Chapter Three – Deep Space Near the Twin Suns
All was quiet on the bridge of the Bōken sha Ichi as the crew waited with bated breath for the searching pairs of Va’alen fighters to inch closer to their position. Thoughts ran riot through their minds, wondering how they could have been so invisible to the enemy on their last excursion this deep into the system, when now they had somehow caused a ripple that was worthy of investigation.
“Sir,” the comm officer announced, “incoming from the Admiral on subspace. He says,” she hesitated and cleared her throat, “he says you’re to put your little dick away and answer the goddamn call…”
“I’ll take it in m…” Torres began before the near-squeal from the tactical officer cut the air.
“Incoming weapons fire…” He hardly needed to speak, as the twin impacts hit them before he had even finished speaking. Torres, remembering Rogers’ last words about the pilot of the Ichi only needing to be able to turn the ship and jump away, hit the ship-wide intercom and yelled for the Tanto to launch. He hoped their jump would mask the launch of the little shuttle, but also hoped that the smaller ship would be invisible to the Va’alen in the chaos. He told himself he’d be able to fill Brandt and Rogers in on the sudden and unwelcome developments just as soon as they got clear, but his logic assaulted him as it linked the incoming subspace communication with their detection and connected the dots.
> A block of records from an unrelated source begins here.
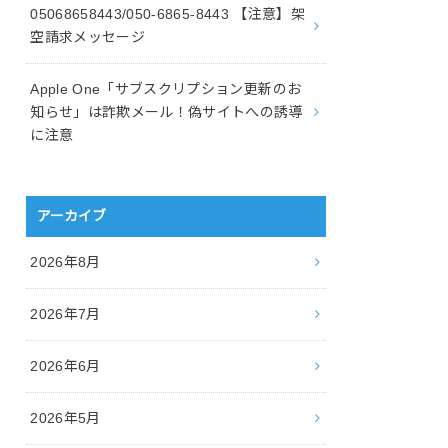
05068658443/050-6865-8443 【注意】架
空請求メッセージ
Apple One「サブスクリプション更新のお
知らせ」は詐欺メール！偽サイトへの誘導
に注意
アーカイブ
2026年8月
2026年7月
2026年6月
2026年5月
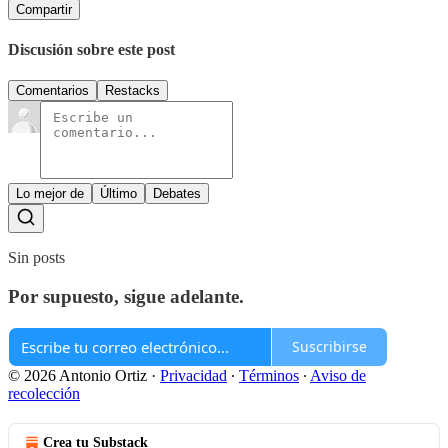
Compartir
Discusión sobre este post
Comentarios
Restacks
Lo mejor de
Último
Debates
Sin posts
Por supuesto, sigue adelante.
Suscribirse
© 2026 Antonio Ortiz
·
Privacidad
∙
Términos
∙
Aviso de
recolección
Crea tu Substack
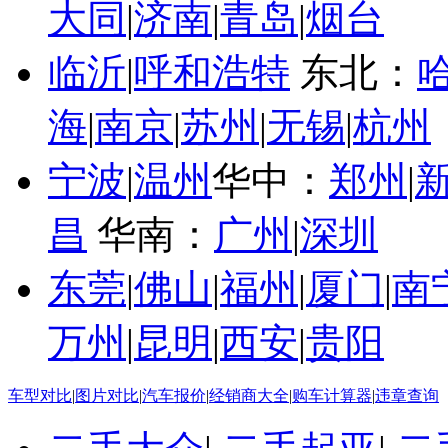
大同
|
济南
|
青岛
|
烟台
临沂
|
呼和浩特
东北：
海
|
南京
|
苏州
|
无锡
|
杭州
宁波
|
温州
华中：
郑州
|
昌
华南：
广州
|
深圳
东莞
|
佛山
|
福州
|
厦门
|
南
万州
|
昆明
|
西安
|
贵阳
车型对比
|
图片对比
|
汽车报价
|
经销商大全
|
购车计算器
|
违章查询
“Helm,” he yelled as he righted himself in his chair, “one half light-year back towards the fleet. Go as soon as the Tanto is away. Gun positions, buy them enough time to launch – weapons free!”
A thudding chatter filled the ship as the bulkheads and decks vibrated from the upgraded weapons pods’ immediate firing. Outside, not that any of them but the gunners could see it and where none of them could hear it, thanks to the soundless vacuum they occ
upied, two Va’alen fighters shone in pulsating brilliance as their shields absorbed as much punishment as they could take before overloading and degrading to nothing. Almost simultaneously, in testimony to the gunners being switched on enough to have their fingers on the triggers and the enemy ships in their crosshairs, the two alien fighters erupted into furious sparks as they disintegrated.
The Tanto, already shrouded before Rogers piloted her expertly out into the void, rippled the space around its big sister as the Ichi spun on the spot to turn her nose about, and slipped away undetected.
~
“Admiral, incoming hail from the Ichi,” the comm officer said, “Captain Torres sounds pissed, Sir…”
“In my office,” Dassiova said as he rose and stomped away. Sitting down at the terminal in private he opened the channel icon blinking on his screen and started in.
“When I call, Captain,” he said acidly, “you answer!” Torres ignored the start of his ass-chewing and changed the subject.
“Subspace communications were detected,” he said. The admiral was taken aback until he gathered himself.
“I know, that’s why I was calling you,” he said.
“What? You knew the Va’alen could detect our subspace comms and… and you called us anyway?” Torres snarled.
“No, goddammit, we detected a subspace call back to Earth originating from the Ichi, which is why I called you! What are you talking about?”
“We were shrouded and sitting in the dark with a squad of Va’alen ships looking for us,” Torres snapped. “Only when the subspace comm was received from you, they somehow pinpointed our location. We’ve suffered no real damage to speak of, but I’ve jettisoned an away team in the Tanto to follow anomalous enemy behavior.”
“Do they know they can’t use subspace comms?” Dassiova asked after the briefest of pauses.